(Collected data)
++++++++++++++++++++
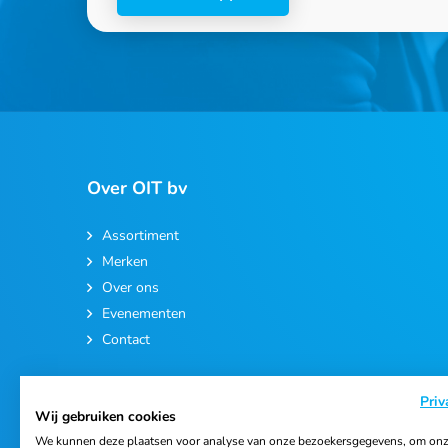
Over OIT bv
Assortiment
Merken
Over ons
Evenementen
Contact
Priv
Wij gebruiken cookies
We kunnen deze plaatsen voor analyse van onze bezoekersgegevens, om onz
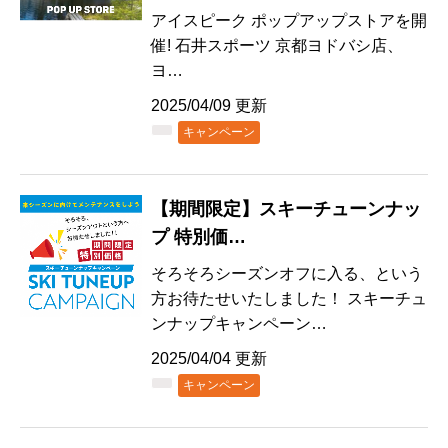
アイスピーク ポップアップストアを開
催! 石井スポーツ 京都ヨドバシ店、
ヨ…
2025/04/09 更新
キャンペーン
【期間限定】スキーチューンナッ
プ 特別価…
そろそろシーズンオフに入る、という
方お待たせいたしました！ スキーチュ
ンナップキャンペーン…
2025/04/04 更新
キャンペーン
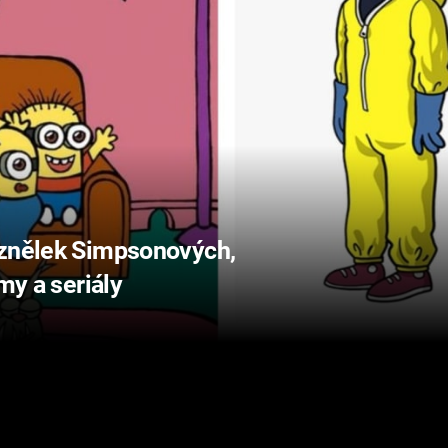
 znělek Simpsonových,
my a seriály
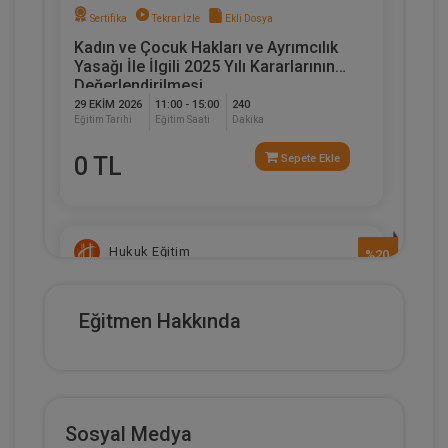
Sertifika
Tekrar İzle
Ekli Dosya
Kadın ve Çocuk Hakları ve Ayrımcılık
Yasağı İle İlgili 2025 Yılı Kararlarının
Değerlendirilmesi
29 EKIM 2026
11:00 - 15:00
240
Eğitim Tarihi
Eğitim Saati
Dakika
0 TL
Sepete Ekle
Hukuk Eğitim
%20
Eğitmen Hakkında
Sosyal Medya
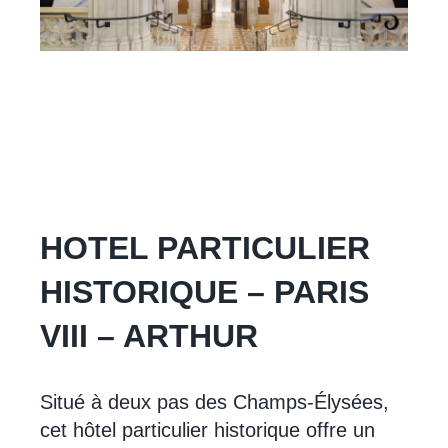
HOTEL PARTICULIER
HISTORIQUE – PARIS
VIII – ARTHUR
Situé à deux pas des Champs-Élysées,
cet hôtel particulier historique offre un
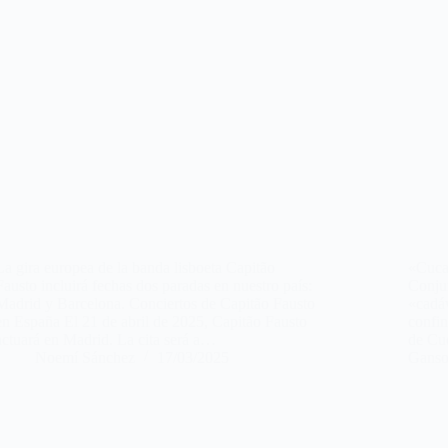
La gira europea de la banda lisboeta Capitão
«Cuca 
Fausto incluirá fechas dos paradas en nuestro país:
Conju
Madrid y Barcelona. Conciertos de Capitão Fausto
«cadáv
en España El 21 de abril de 2025, Capitão Fausto
confin
actuará en Madrid. La cita será a…
de Cu
Noemí Sánchez
17/03/2025
Ganso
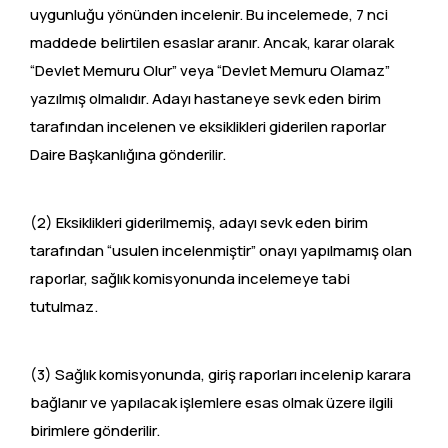
uygunluğu yönünden incelenir. Bu incelemede, 7 nci
maddede belirtilen esaslar aranır. Ancak, karar olarak
“Devlet Memuru Olur” veya “Devlet Memuru Olamaz”
yazılmış olmalıdır. Adayı hastaneye sevk eden birim
tarafından incelenen ve eksiklikleri giderilen raporlar
Daire Başkanlığına gönderilir.
(2) Eksiklikleri giderilmemiş, adayı sevk eden birim
tarafından “usulen incelenmiştir” onayı yapılmamış olan
raporlar, sağlık komisyonunda incelemeye tabi
tutulmaz.
(3) Sağlık komisyonunda, giriş raporları incelenip karara
bağlanır ve yapılacak işlemlere esas olmak üzere ilgili
birimlere gönderilir.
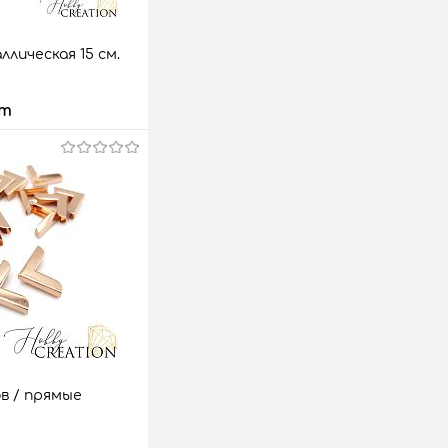
лическая 15 см.
шт
 корзину
аз
Сравнить
258 шт.
то
лл
серебро
в / прямые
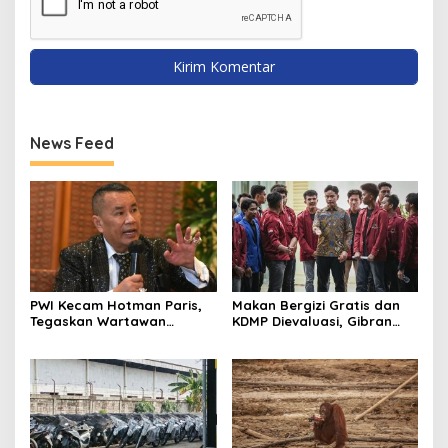
News Feed
PWI Kecam Hotman Paris,
Makan Bergizi Gratis dan
Tegaskan Wartawan
KDMP Dievaluasi, Gibran
Dilindungi UU Pers
Pastikan Tata Kelola
Diperbaiki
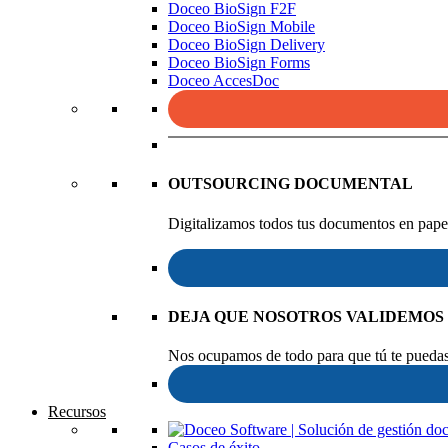
Doceo BioSign F2F
Doceo BioSign Mobile
Doceo BioSign Delivery
Doceo BioSign Forms
Doceo AccesDoc
OUTSOURCING DOCUMENTAL
Digitalizamos todos tus documentos en papel
DEJA QUE NOSOTROS VALIDEMOS
Nos ocupamos de todo para que tú te puedas 
Recursos
Casos de éxito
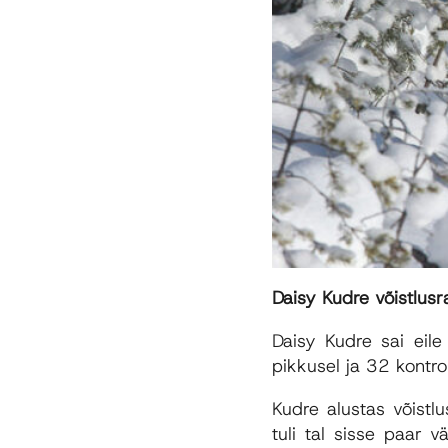
Daisy Kudre võistlusr
Daisy Kudre sai eile
pikkusel ja 32 kontrol
Kudre alustas võistlu
tuli tal sisse paar 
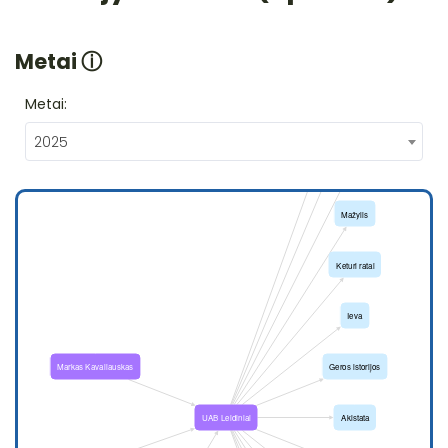
Metai
ⓘ
Metai:
2025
++++++++++++++++++++
Reproduce, word for word, only the lines in the records above from the line with "We kunnen deze" through the line with "OUTSOURCING DOCUMENTAL", including both ends; omit the pictures.

» FINAL ANSWER
We kunnen deze plaatsen voor analyse van onze bezoekersgegevens, om onz
アイスピーク ポップアップストアを開
催! 石井スポーツ 京都ヨドバシ店、
ヨ…
2025/04/09 更新
キャンペーン
【期間限定】スキーチューンナッ
プ 特別価…
そろそろシーズンオフに入る、という
方お待たせいたしました！ スキーチュ
ンナップキャンペーン…
2025/04/04 更新
キャンペーン
 znělek Simpsonových,
my a seriály
Sertifika
Tekrar İzle
Ekli Dosya
Kadın ve Çocuk Hakları ve Ayrımcılık
Yasağı İle İlgili 2025 Yılı Kararlarının
Değerlendirilmesi
29 EKIM 2026
11:00 - 15:00
240
Eğitim Tarihi
Eğitim Saati
Dakika
0 TL
Sepete Ekle
Hukuk Eğitim
%20
Eğitmen Hakkında
Sosyal Medya
HOTEL PARTICULIER
HISTORIQUE – PARIS
VIII – ARTHUR
Situé à deux pas des Champs-Élysées,
cet hôtel particulier historique offre un
La gira europea de la banda lisboeta Capitão
«Cuca 
Fausto incluirá fechas dos paradas en nuestro país:
Conju
Madrid y Barcelona. Conciertos de Capitão Fausto
«cadáv
en España El 21 de abril de 2025, Capitão Fausto
confin
actuará en Madrid. La cita será a…
de Cu
Noemí Sánchez
17/03/2025
Ganso
uygunluğu yönünden incelenir. Bu incelemede, 7 nci
maddede belirtilen esaslar aranır. Ancak, karar olarak
“Devlet Memuru Olur” veya “Devlet Memuru Olamaz”
yazılmış olmalıdır. Adayı hastaneye sevk eden birim
tarafından incelenen ve eksiklikleri giderilen raporlar
Daire Başkanlığına gönderilir.
(2) Eksiklikleri giderilmemiş, adayı sevk eden birim
tarafından “usulen incelenmiştir” onayı yapılmamış olan
raporlar, sağlık komisyonunda incelemeye tabi
tutulmaz.
(3) Sağlık komisyonunda, giriş raporları incelenip karara
bağlanır ve yapılacak işlemlere esas olmak üzere ilgili
birimlere gönderilir.
лическая 15 см.
шт
 корзину
аз
Сравнить
258 шт.
то
лл
серебро
в / прямые
News Feed
PWI Kecam Hotman Paris,
Makan Bergizi Gratis dan
Tegaskan Wartawan
KDMP Dievaluasi, Gibran
Dilindungi UU Pers
Pastikan Tata Kelola
Diperbaiki
Doceo BioSign F2F
Doceo BioSign Mobile
Doceo BioSign Delivery
Doceo BioSign Forms
Doceo AccesDoc
OUTSOURCING DOCUMENTAL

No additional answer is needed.